Après une ouverture expéditive des assises par Monseigneur Albert Gomez et Alassane Condé, le dialogue a d’abord été bloqué par la volonté du pouvoir de « noyer le poisson » en transformant ses anciens alliés, Kassory, Jean-Marie Doré, Mamadi Diawara et certains de ses nouveaux alliés (Boubacar Barry et compagnie) en une force politique du milieu. Pour orchestrer la manœuvre d’encerclement et de noyautage de l’opposition, le pouvoir s’est « aménagé » les services de Monseigneur Albert Gomez.

Feignant d’oublier le cadre du dialogue politique que sont la restructuration de la CENI et l’audit du fichier électoral, Mgr Gomez, après avoir réuni 17 acteurs, fait voter une soixantaine de « militants et miliciens » du pouvoir, invités de dernière minute. Au second jour du dialogue national (le 27 décembre), il annonce la suspension des négociations pour régler des « problèmes de procédure ». Au troisième jour, le prélat lit un arrêté ministériel qui fait du Secrétaire général du ministère de l’Admiration du territoire et son directeur des affaires politiques et juridiques des nouveaux membres du comité de médiation. Et puis, il demande d’ouvrir la discussion sur la représentation des trois groupes politiques (l’opposition, le pouvoir et le centre). Après la certitude de cette forfaiture, l’opposition décide de quitter la salle avec à la clé, l’échec du dialogue politique guinéen.

Pour donner une explication plausible à l’échec (l’auteur n’est ni un opposant, ni un membre de la mouvance présidentielle, ni un « faux » neutre), je vais émettre une hypothèse. L’échec du dialogue politique guinéen s’expliquerait par le poids électoral du RPG. En effet, ce parti, qui est celui du Président de la République, pèse au maximum 25% de l’électorat guinéen et perd, de façon continue, des plumes en Haute Guinée, son bastion traditionnel, avec l’offensive de Lansana Kouyaté, le président du PEDN.

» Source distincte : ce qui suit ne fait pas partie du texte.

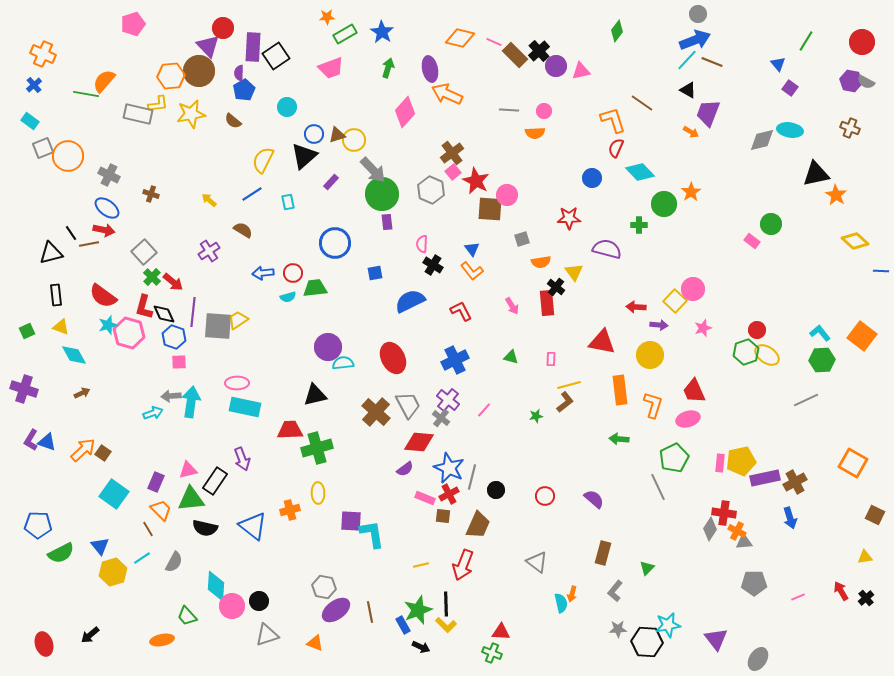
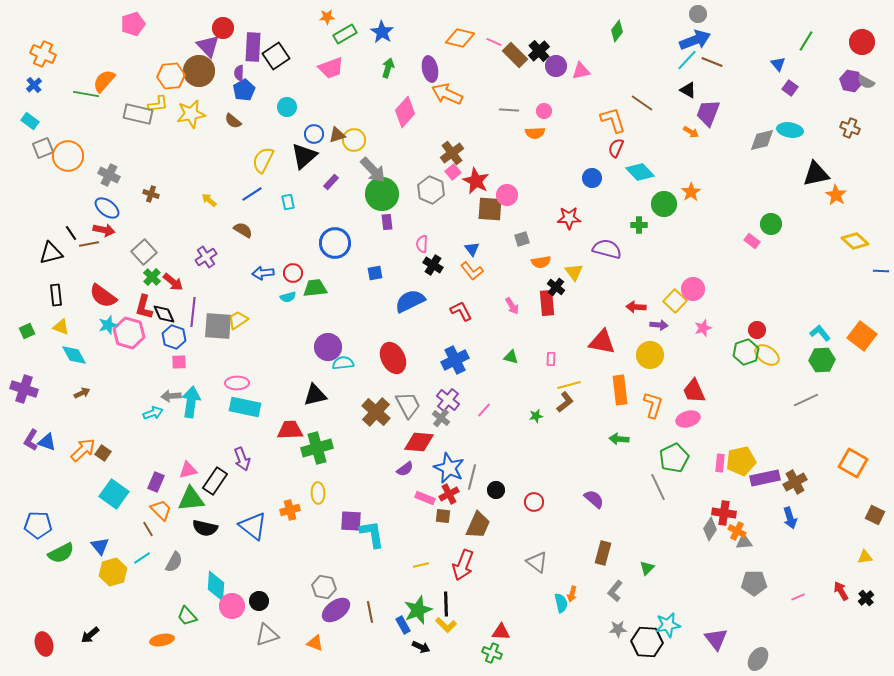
purple cross at (209, 251): moved 3 px left, 6 px down
red circle at (545, 496): moved 11 px left, 6 px down
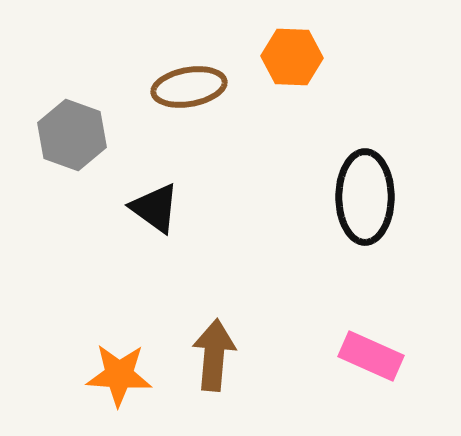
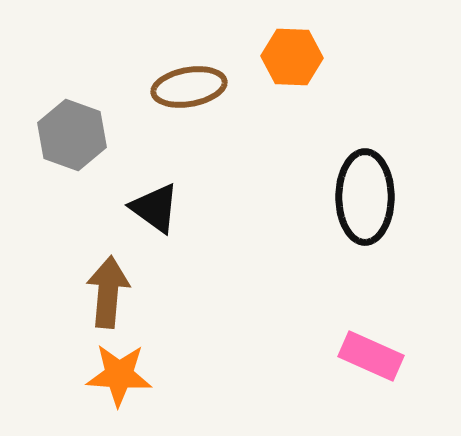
brown arrow: moved 106 px left, 63 px up
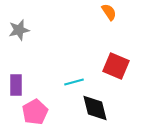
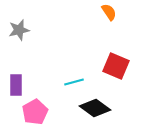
black diamond: rotated 40 degrees counterclockwise
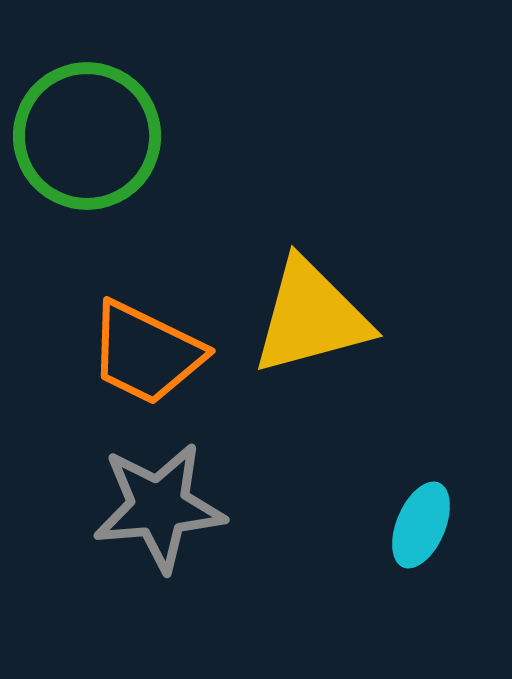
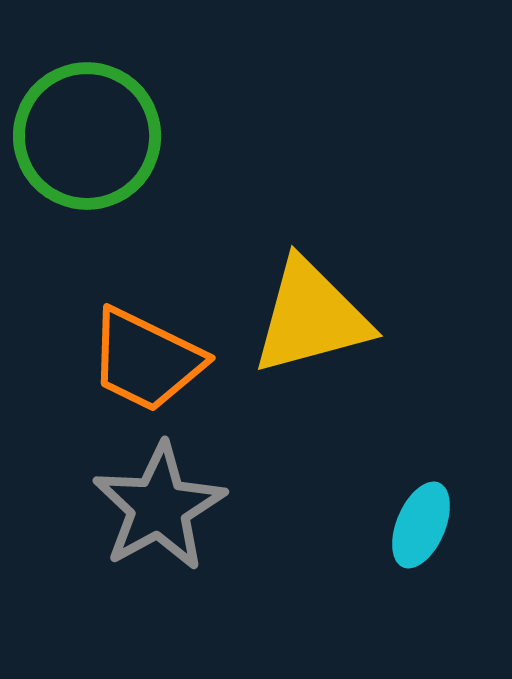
orange trapezoid: moved 7 px down
gray star: rotated 24 degrees counterclockwise
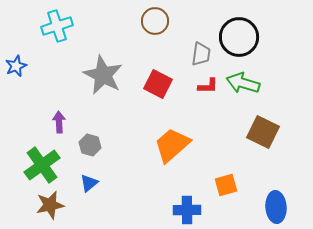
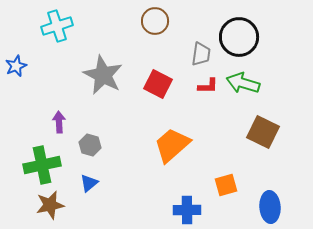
green cross: rotated 24 degrees clockwise
blue ellipse: moved 6 px left
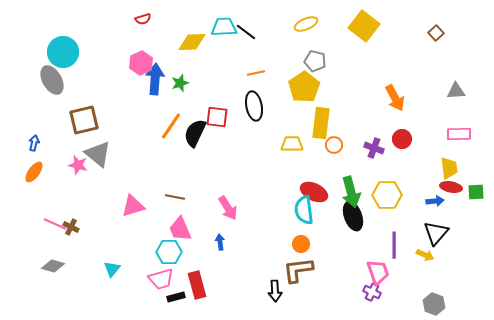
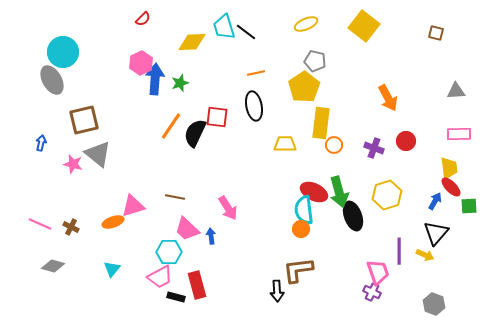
red semicircle at (143, 19): rotated 28 degrees counterclockwise
cyan trapezoid at (224, 27): rotated 104 degrees counterclockwise
brown square at (436, 33): rotated 35 degrees counterclockwise
orange arrow at (395, 98): moved 7 px left
red circle at (402, 139): moved 4 px right, 2 px down
blue arrow at (34, 143): moved 7 px right
yellow trapezoid at (292, 144): moved 7 px left
pink star at (78, 165): moved 5 px left, 1 px up
orange ellipse at (34, 172): moved 79 px right, 50 px down; rotated 35 degrees clockwise
red ellipse at (451, 187): rotated 35 degrees clockwise
green arrow at (351, 192): moved 12 px left
green square at (476, 192): moved 7 px left, 14 px down
yellow hexagon at (387, 195): rotated 16 degrees counterclockwise
blue arrow at (435, 201): rotated 54 degrees counterclockwise
pink line at (55, 224): moved 15 px left
pink trapezoid at (180, 229): moved 7 px right; rotated 24 degrees counterclockwise
blue arrow at (220, 242): moved 9 px left, 6 px up
orange circle at (301, 244): moved 15 px up
purple line at (394, 245): moved 5 px right, 6 px down
pink trapezoid at (161, 279): moved 1 px left, 2 px up; rotated 12 degrees counterclockwise
black arrow at (275, 291): moved 2 px right
black rectangle at (176, 297): rotated 30 degrees clockwise
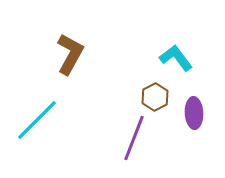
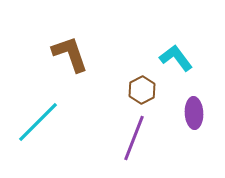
brown L-shape: rotated 48 degrees counterclockwise
brown hexagon: moved 13 px left, 7 px up
cyan line: moved 1 px right, 2 px down
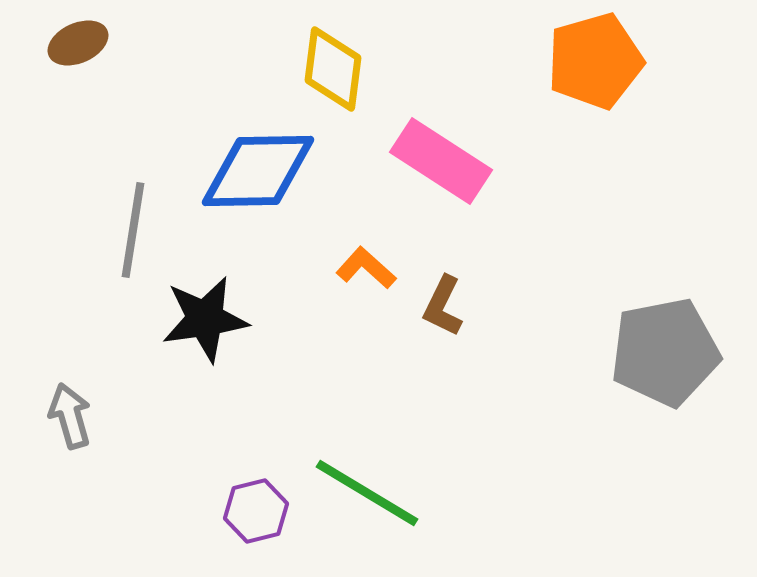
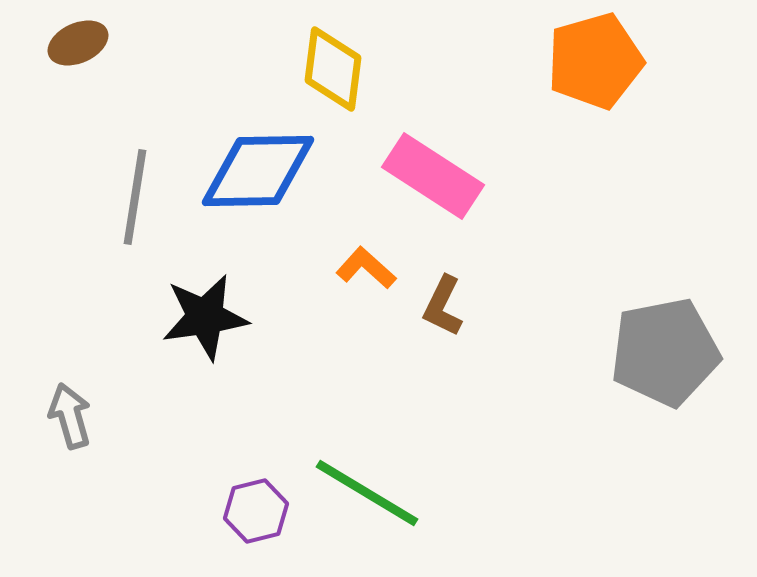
pink rectangle: moved 8 px left, 15 px down
gray line: moved 2 px right, 33 px up
black star: moved 2 px up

Il me semble que l’arrêt des activités de la CENI et l’ouverture des négociations ne garantissaient pas la bonne foi du pouvoir et n’exprimaient pas sa volonté de faire des concessions. A mon sens, l’ouverture des négociations était destinée à la communauté internationale afin d’accréditer l’idée d’ouverture du pouvoir guinéen pour mieux refuser les concessions sur la CENI.

Après une année à la tête de l’Etat guinéen, le président du RPG et de la République sait qu’il n’a aucun bilan à présenter aux électeurs pour gagner les législatives sans fraude. Pourtant, il souhaite ardemment les gagner pour au moins deux raisons :

1) Il considère que son échec aux élections législatives (avoir autour de 25% des voix) serait de nature à discréditer sa victoire à la présidentielle de 2010. Un score égal ou inférieur à celui du 1er tour de juin 2010 pour le RPG lors des élections législatives serait une confirmation du hold-up électoral lors du second tour.

2) La Constitution guinéenne est écrite de sorte que l’absence d’une majorité du Président en exercice l’obligerait à une certaine cohabitation avec son opposition, ce qui est contraire à la culture « démocratique » d’Alpha Condé. La vision totalitaire du pouvoir exclut toute idée de cohabitation.

En fait, l’équation des élections législatives pour Alpha Condé et le RPG est simple : « être minoritaire dans l’électorat guinéen et gagner les élections législatives ». Pour dominer cette équation, depuis une année Alpha Condé et ses stratèges réfléchissent. En voici les différents scénarios utilisés.

Dans un premier temps, juste après l’arrivée au pouvoir, son équipe était confiante. Ils se disaient de ne pas se précipiter pour aller aux élections. Il s’agit d’avoir quelques résultats dans les services sociaux de base (eau et électricité) pour transformer les législatives en plébiscite. Ils comptaient alors sur la communauté internationale qui allait, pour donner une prime à la démocratie, déverser des milliards en aide au développement, en allègement de la dette extérieure et en investissements directs dans les mégaprojets miniers.

Malheureusement, l’unique professeur de la Sorbonne en Guinée, grisé par sa victoire, entre en Seine au bord de l’Atlantique, juste pour retrouver ses discours « trotskistes » des années 60. Pour honorer son pacte avec ses extrémistes, il a fait de la discrimination ethnique le moteur de sa gestion. L’Occident, se souvenant du génocide rwandais, a pris peur et a retenu son argent. Une année plus tard, son bilan est inférieur à la première unité du chiffre arabe.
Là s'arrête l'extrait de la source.